Impress your friends with five fast facts about Mexican artist Betsabeé Romero (b. 1963), who in 2018 created four site-specific sculptures for NMWA’s New York Avenue Sculpture Project. Collectively titled Signals of a Long Road Together, these works speak to the universal human experiences of mobility and migration. For Romero, “All of us are migrants between life and death. It is a migration that is inevitable and real.”
1. EnTIREly Compelling
Unlike Chakaia Booker (b. 1953), who manipulates tire pieces to compose monochromatic sculptures like Acid Rain (2001), Romero transforms and beautifies intact tires—piercing, incising, and gilding their side walls and tread. Her use of car and truck tires reference urban life, transportation, consumption, and pollution, while tractor tires allude to rural labor, farming, and cycles of cultivation.
2. Chew on That
Romero often incorporates chewing gum into her artwork as an acknowledgement of Mexico’s natural resources and indigenous cultures.
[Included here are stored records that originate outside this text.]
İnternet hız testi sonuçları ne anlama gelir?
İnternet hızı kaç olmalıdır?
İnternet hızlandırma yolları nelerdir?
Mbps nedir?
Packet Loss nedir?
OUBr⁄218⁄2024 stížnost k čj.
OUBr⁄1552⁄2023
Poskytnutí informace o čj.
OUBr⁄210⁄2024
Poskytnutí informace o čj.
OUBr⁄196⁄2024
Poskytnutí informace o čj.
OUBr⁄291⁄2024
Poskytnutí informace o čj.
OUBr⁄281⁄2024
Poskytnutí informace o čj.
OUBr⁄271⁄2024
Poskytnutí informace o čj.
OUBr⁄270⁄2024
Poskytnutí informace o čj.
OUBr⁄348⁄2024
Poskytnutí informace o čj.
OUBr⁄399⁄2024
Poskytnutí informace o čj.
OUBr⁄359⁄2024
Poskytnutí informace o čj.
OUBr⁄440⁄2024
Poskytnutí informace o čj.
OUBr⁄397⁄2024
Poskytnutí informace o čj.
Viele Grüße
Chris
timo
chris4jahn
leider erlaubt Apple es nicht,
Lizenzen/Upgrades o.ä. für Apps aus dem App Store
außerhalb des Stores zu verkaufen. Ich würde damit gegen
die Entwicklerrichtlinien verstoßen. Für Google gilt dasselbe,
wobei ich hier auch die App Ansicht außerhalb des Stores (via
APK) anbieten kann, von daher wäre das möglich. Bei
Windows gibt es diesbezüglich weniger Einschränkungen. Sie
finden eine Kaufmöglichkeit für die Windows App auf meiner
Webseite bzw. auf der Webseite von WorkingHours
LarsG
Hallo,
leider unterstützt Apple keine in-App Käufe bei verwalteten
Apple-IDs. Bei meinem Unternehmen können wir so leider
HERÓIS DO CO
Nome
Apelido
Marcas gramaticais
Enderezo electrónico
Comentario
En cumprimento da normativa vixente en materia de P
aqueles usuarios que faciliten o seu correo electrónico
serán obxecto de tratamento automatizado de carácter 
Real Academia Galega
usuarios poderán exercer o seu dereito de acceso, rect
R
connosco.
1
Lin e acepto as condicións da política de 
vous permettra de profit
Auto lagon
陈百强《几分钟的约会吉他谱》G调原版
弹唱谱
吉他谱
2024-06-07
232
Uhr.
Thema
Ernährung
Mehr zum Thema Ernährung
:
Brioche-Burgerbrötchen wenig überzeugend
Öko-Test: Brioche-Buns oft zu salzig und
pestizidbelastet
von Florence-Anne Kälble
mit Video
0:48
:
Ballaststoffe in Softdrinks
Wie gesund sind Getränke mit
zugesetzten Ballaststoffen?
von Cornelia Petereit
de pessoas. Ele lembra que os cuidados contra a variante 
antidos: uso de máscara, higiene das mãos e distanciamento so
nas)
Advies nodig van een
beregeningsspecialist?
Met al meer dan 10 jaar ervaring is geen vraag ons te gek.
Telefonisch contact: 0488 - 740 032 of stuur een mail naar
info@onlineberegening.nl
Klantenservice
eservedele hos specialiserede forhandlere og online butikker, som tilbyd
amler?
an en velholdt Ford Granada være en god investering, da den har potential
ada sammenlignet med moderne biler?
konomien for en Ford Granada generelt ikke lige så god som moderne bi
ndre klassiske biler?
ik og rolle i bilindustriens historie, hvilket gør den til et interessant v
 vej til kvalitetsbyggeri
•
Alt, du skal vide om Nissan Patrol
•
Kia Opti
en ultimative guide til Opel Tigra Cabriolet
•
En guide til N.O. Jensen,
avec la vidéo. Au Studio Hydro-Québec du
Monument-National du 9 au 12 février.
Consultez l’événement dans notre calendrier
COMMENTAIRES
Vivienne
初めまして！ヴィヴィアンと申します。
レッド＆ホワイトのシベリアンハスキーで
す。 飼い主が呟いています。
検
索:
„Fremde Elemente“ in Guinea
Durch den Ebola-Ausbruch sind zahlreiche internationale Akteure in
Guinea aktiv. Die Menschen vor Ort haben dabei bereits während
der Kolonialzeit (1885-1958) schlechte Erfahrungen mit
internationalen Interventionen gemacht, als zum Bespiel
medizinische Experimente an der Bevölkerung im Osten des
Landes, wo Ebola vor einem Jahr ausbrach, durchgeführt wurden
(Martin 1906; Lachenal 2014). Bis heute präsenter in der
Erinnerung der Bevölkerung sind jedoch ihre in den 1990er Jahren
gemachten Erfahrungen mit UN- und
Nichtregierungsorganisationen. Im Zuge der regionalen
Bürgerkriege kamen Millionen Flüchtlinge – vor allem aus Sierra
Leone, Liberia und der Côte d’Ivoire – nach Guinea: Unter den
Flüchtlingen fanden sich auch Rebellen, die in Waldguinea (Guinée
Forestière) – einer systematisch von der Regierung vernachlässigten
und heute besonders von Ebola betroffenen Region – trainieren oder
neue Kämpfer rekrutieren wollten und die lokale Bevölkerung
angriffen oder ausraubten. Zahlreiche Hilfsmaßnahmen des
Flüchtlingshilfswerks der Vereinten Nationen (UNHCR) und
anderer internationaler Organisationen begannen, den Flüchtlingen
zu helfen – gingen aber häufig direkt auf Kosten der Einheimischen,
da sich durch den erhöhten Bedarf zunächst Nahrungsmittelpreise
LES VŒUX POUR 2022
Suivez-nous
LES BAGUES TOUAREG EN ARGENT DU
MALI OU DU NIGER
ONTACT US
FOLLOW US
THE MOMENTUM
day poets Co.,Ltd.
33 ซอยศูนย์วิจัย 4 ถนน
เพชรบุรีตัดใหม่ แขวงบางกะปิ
Natural gum is made of chicle, a rubbery latex derived from trees native to Mexico and Central America. Aztecs and Mayas chewed the “sticky stuff” to manage thirst and hunger, clean teeth, and freshen breath.
3. Día de los Muertos
Annually, around the November holiday dedicated to celebrating the lives of those we have loved and lost, Romero creates interactive Día de los Muertos ofrendas (altars or offerings). These works honor those who are forgotten or unnamed—victims of gun violence and femicide, journalists killed in the line of duty, and those who died while migrating.
4. Custom Cars
Romero occasionally decorates entire cars and parks them in surprising spots, such as the U.S.-Mexico border. She is particularly fond of Volkswagen Beetles, as she believes they “symbolize dreams of a better life.” These buggies also served as Mexico City’s preferred taxis for decades. In 1991, South African Ndebele artist Esther Mahlangu (b. 1935) became the first woman artist to create a BMW Art Car, which she painted with traditional Ndebele motifs.
5. Non-Traditionalists
Romero pushes the boundaries of traditional art techniques using unexpected materials. She tattoos latex, sculpts chewing gum, pulls prints from carved tire tread, and repurposes car hoods as canvases. Likewise, Judy Chicago (b. 1939), who spray painted feminist forms on car hoods, and Sonya Clark (b. 1967), who “weaves” portraits out of black combs, innovate and reinvent.